Harry Vines (who lived in present day No 14) was a baker. William Yates was a butcher who moved into No 14 by 1905. Ernest Powell lived at No 20 and was a painter, and Fred Fryer (No 14, later No 22) was a cabman. (These were horse drawn cabs and some operated from the station while others were kept for hire along Belle Vue Terrace). Other residents are described as farm labourers and quite possibly worked on some of the many farms in the Guarlford parish. Thomas Fairfax who lived at No 24 in 1905 was a postman.
These men worked long hours and most would have earned £2 to £3 a week. This would have to cover rent, food and clothing, as well as local rates, although there was no gas, electricity or mains water at this time. Households also made contributions to the Poor Rate, used to support those in the Guarlford parish who were in poverty. We know nothing of the wives living in these early homes but again it is quite likely that the women worked part-time, and would almost certainly undertake seasonal work in the nearby fields, hop yards and orchards. Washing laundry for the many hotels, boarding houses and wealthy families in Great Malvern was, as we shall see later, a common form of extra income.
Children at play
Details of only a few children born in this early period are known. The daughter of Harry Harris and his wife Annie was born in Summerhayes soon after the family moved in 1901. Another girl, Dorothy was born in the house called Beacon View just before the First World War. Some of her earlier memories have been recorded in Childhood, one of a series of books published by Malvern Museum. She recalled how she would spend the summer holidays exploring the fields along Guarlford Road and beyond to Ox Hill to the south and Madresfield to the north. The roads were very dusty and more like lanes with no tarmac surfaces. Dorothy fondly remembered walking up Pound Bank Road and down the small passage to where the Little Shop on Lower Chase Road was; here she sometimes bought aniseed balls and a Caley sucker (a liquorice stick in a bag of sherbet).
Children at School
Children had to attend school from the age of 5 to 14. For the first 15 years there was only Mill Lane School (now Malvern Parish) for Barbers Hill children. This is where Harry Harris’ daughter went. Brighter boys could progress to Hanley Castle High School or Worcester Grammar School if their parents could afford to send them.

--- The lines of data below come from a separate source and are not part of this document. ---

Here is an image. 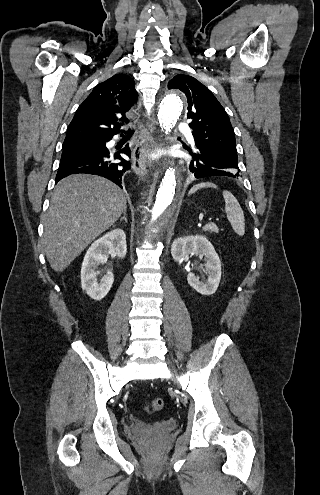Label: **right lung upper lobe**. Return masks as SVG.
I'll use <instances>...</instances> for the list:
<instances>
[{
	"instance_id": "right-lung-upper-lobe-1",
	"label": "right lung upper lobe",
	"mask_w": 320,
	"mask_h": 495,
	"mask_svg": "<svg viewBox=\"0 0 320 495\" xmlns=\"http://www.w3.org/2000/svg\"><path fill=\"white\" fill-rule=\"evenodd\" d=\"M137 97L135 82L129 75L115 74L98 84L77 109L64 141L103 139L124 132L119 122H128L125 113Z\"/></svg>"
}]
</instances>
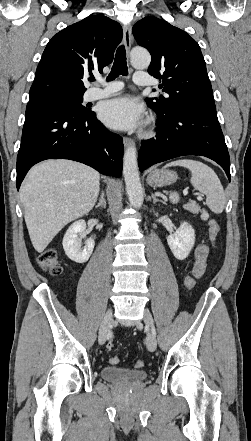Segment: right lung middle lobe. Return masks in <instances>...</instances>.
<instances>
[{
  "label": "right lung middle lobe",
  "mask_w": 251,
  "mask_h": 441,
  "mask_svg": "<svg viewBox=\"0 0 251 441\" xmlns=\"http://www.w3.org/2000/svg\"><path fill=\"white\" fill-rule=\"evenodd\" d=\"M82 101H83V94H79V95L60 94V95L50 96L38 102L57 106L64 110H68L76 114L85 115L88 114L90 110L81 104Z\"/></svg>",
  "instance_id": "right-lung-middle-lobe-1"
}]
</instances>
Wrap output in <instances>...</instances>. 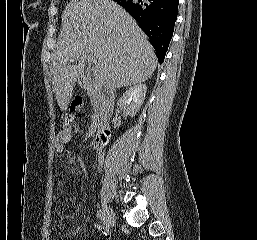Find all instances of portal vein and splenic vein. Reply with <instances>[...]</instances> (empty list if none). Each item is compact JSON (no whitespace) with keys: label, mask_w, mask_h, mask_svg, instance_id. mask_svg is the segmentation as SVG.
<instances>
[{"label":"portal vein and splenic vein","mask_w":257,"mask_h":240,"mask_svg":"<svg viewBox=\"0 0 257 240\" xmlns=\"http://www.w3.org/2000/svg\"><path fill=\"white\" fill-rule=\"evenodd\" d=\"M85 59L88 60L89 64H95V67L92 69L93 74L95 76L96 79V83L98 86L102 85V81L100 80L99 76H98V65H97V61L95 60V58L92 55H87L85 56Z\"/></svg>","instance_id":"obj_1"}]
</instances>
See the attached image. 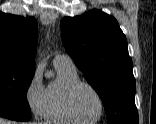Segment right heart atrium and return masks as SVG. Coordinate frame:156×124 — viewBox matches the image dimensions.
Masks as SVG:
<instances>
[{"instance_id": "obj_1", "label": "right heart atrium", "mask_w": 156, "mask_h": 124, "mask_svg": "<svg viewBox=\"0 0 156 124\" xmlns=\"http://www.w3.org/2000/svg\"><path fill=\"white\" fill-rule=\"evenodd\" d=\"M25 100L36 118L45 117L46 88L43 85L42 73L39 69L33 72L25 88Z\"/></svg>"}]
</instances>
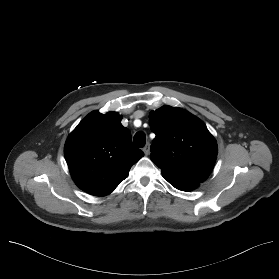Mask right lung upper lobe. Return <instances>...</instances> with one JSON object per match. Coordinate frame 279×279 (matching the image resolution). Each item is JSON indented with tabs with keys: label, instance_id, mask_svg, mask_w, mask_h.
I'll return each instance as SVG.
<instances>
[{
	"label": "right lung upper lobe",
	"instance_id": "1",
	"mask_svg": "<svg viewBox=\"0 0 279 279\" xmlns=\"http://www.w3.org/2000/svg\"><path fill=\"white\" fill-rule=\"evenodd\" d=\"M64 155L76 185L106 196L128 176L144 153L132 145L131 132L116 112L88 114L69 135Z\"/></svg>",
	"mask_w": 279,
	"mask_h": 279
}]
</instances>
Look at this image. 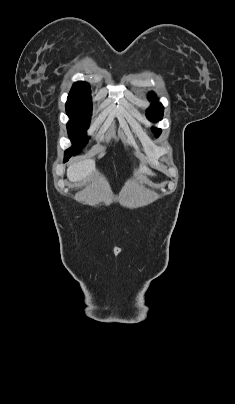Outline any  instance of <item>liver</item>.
<instances>
[{
    "mask_svg": "<svg viewBox=\"0 0 235 404\" xmlns=\"http://www.w3.org/2000/svg\"><path fill=\"white\" fill-rule=\"evenodd\" d=\"M96 171L95 162L92 159H86L70 165L67 169V177L72 182L86 180L92 173ZM139 173L150 176L155 175L146 166H141Z\"/></svg>",
    "mask_w": 235,
    "mask_h": 404,
    "instance_id": "6515ba94",
    "label": "liver"
}]
</instances>
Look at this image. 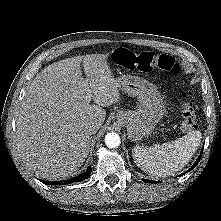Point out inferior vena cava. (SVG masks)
I'll use <instances>...</instances> for the list:
<instances>
[{
  "label": "inferior vena cava",
  "instance_id": "602c4592",
  "mask_svg": "<svg viewBox=\"0 0 221 221\" xmlns=\"http://www.w3.org/2000/svg\"><path fill=\"white\" fill-rule=\"evenodd\" d=\"M100 124L97 121H90L87 124V130L90 134H95L99 129Z\"/></svg>",
  "mask_w": 221,
  "mask_h": 221
}]
</instances>
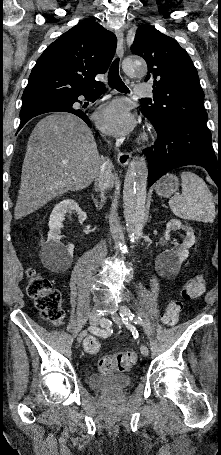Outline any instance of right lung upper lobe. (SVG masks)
Instances as JSON below:
<instances>
[{
  "label": "right lung upper lobe",
  "instance_id": "cb5924a9",
  "mask_svg": "<svg viewBox=\"0 0 221 455\" xmlns=\"http://www.w3.org/2000/svg\"><path fill=\"white\" fill-rule=\"evenodd\" d=\"M116 36L94 21H84L50 44L32 69L22 108L62 101L85 87H95L116 50Z\"/></svg>",
  "mask_w": 221,
  "mask_h": 455
}]
</instances>
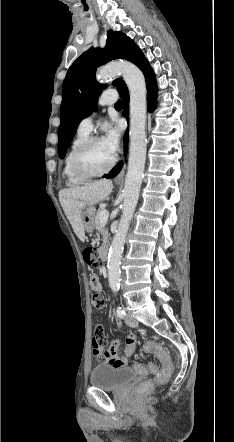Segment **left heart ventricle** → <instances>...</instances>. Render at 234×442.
Masks as SVG:
<instances>
[{
  "mask_svg": "<svg viewBox=\"0 0 234 442\" xmlns=\"http://www.w3.org/2000/svg\"><path fill=\"white\" fill-rule=\"evenodd\" d=\"M112 155L103 141L95 142L84 156V165L91 171H101L105 169L111 162Z\"/></svg>",
  "mask_w": 234,
  "mask_h": 442,
  "instance_id": "1",
  "label": "left heart ventricle"
}]
</instances>
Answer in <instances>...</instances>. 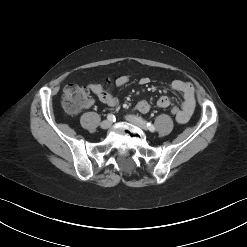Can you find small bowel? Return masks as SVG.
<instances>
[{
    "label": "small bowel",
    "instance_id": "c3829d8e",
    "mask_svg": "<svg viewBox=\"0 0 247 247\" xmlns=\"http://www.w3.org/2000/svg\"><path fill=\"white\" fill-rule=\"evenodd\" d=\"M129 79L127 76H120L117 79V85L123 86L128 83ZM140 84L146 85L150 82L148 77H143L140 79ZM171 88L182 95V104L180 108V113L176 118L177 122L180 124H185L190 119L193 111L195 109V90L190 82L183 80H174L171 83ZM88 89L97 97V99L103 104L114 107L117 104L116 97L106 88L102 87L97 83H90ZM93 99H88L86 106L92 105ZM171 105V100L167 96H162L157 100V107L167 108ZM135 109L141 113H148L151 109V105L146 100H139L136 103Z\"/></svg>",
    "mask_w": 247,
    "mask_h": 247
}]
</instances>
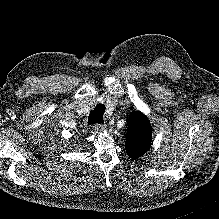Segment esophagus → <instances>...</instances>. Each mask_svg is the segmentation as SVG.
I'll return each mask as SVG.
<instances>
[{"label": "esophagus", "mask_w": 219, "mask_h": 219, "mask_svg": "<svg viewBox=\"0 0 219 219\" xmlns=\"http://www.w3.org/2000/svg\"><path fill=\"white\" fill-rule=\"evenodd\" d=\"M106 129V124H96L93 127L94 131H104Z\"/></svg>", "instance_id": "34e87169"}]
</instances>
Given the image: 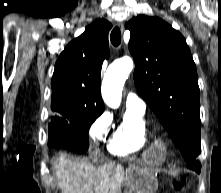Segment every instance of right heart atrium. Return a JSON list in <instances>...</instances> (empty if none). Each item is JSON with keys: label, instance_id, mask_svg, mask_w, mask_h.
<instances>
[{"label": "right heart atrium", "instance_id": "1", "mask_svg": "<svg viewBox=\"0 0 221 193\" xmlns=\"http://www.w3.org/2000/svg\"><path fill=\"white\" fill-rule=\"evenodd\" d=\"M112 117L108 112L101 113L92 123L89 133L92 140L96 143L103 141L110 130Z\"/></svg>", "mask_w": 221, "mask_h": 193}]
</instances>
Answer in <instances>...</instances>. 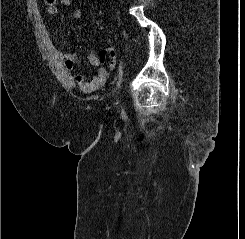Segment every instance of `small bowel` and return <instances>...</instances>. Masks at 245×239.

Most children though remained in the elementary school until the age of 14.
In 1916 Pickersleigh Road Council School (known today as Great Malvern Primary School) opened. The land that connects Lower Chase Road to Pound Bank today was just a field, so the route taken by young Dorothy to buy her sweets was also the only way for children to reach the new elementary school. Dorothy was one of the first pupils to attend the school. She recalled learning to write with her fingers in trays covered in silver sand. Another activity involved threading beads on wire, and outside there were rounders and other team games. She remembered a teacher called Mr Paxton Hyde who introduced them to Shakespeare’s plays. Other pupils (whose recollections are recorded in Schools, another Malvern Museum publication), recount the frequent use of the cane for even quite minor offences.
Children at Work
Many of the children in this area, and indeed all over Malvern, would miss days and sometimes weeks from school during the busy harvesting period, picking peas, potatoes, fruit and hops. The school attendance registers are littered with references to children playing truant, and the local newspaper often carried reports of fathers being fined for the non attendance of their offspring.